- **Given records**:
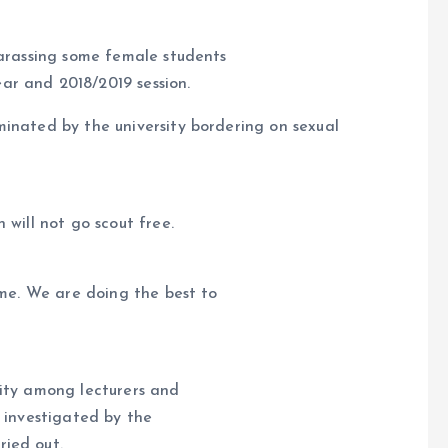
harassing some female students
ar and 2018/2019 session.
inated by the university bordering on sexual
 will not go scout free.
ime. We are doing the best to
sanity among lecturers and
y investigated by the
ied out.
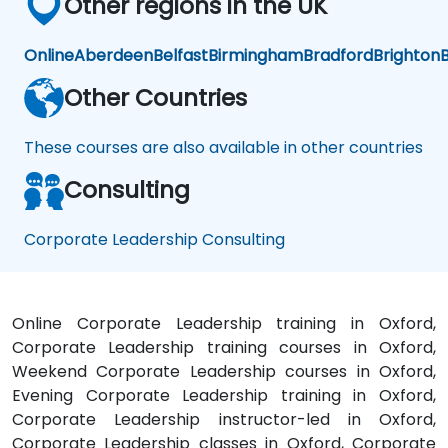
Other regions in the UK
Online
Aberdeen
Belfast
Birmingham
Bradford
Brighton
B
Other Countries
These courses are also available in other countries
Consulting
Corporate Leadership Consulting
Online Corporate Leadership training in Oxford,
Corporate Leadership training courses in Oxford,
Weekend Corporate Leadership courses in Oxford,
Evening Corporate Leadership training in Oxford,
Corporate Leadership instructor-led in Oxford,
Corporate Leadership classes in Oxford, Corporate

- **What this task involves**: Each record should be written out again exactly, though without its pictures.

- **Answer box**:
harassing some female students
ar and 2018/2019 session.
inated by the university bordering on sexual
 will not go scout free.
ime. We are doing the best to
sanity among lecturers and
y investigated by the
ied out.
Other regions in the UK
Online
Aberdeen
Belfast
Birmingham
Bradford
Brighton
B
Other Countries
These courses are also available in other countries
Consulting
Corporate Leadership Consulting
Online Corporate Leadership training in Oxford,
Corporate Leadership training courses in Oxford,
Weekend Corporate Leadership courses in Oxford,
Evening Corporate Leadership training in Oxford,
Corporate Leadership instructor-led in Oxford,
Corporate Leadership classes in Oxford, Corporate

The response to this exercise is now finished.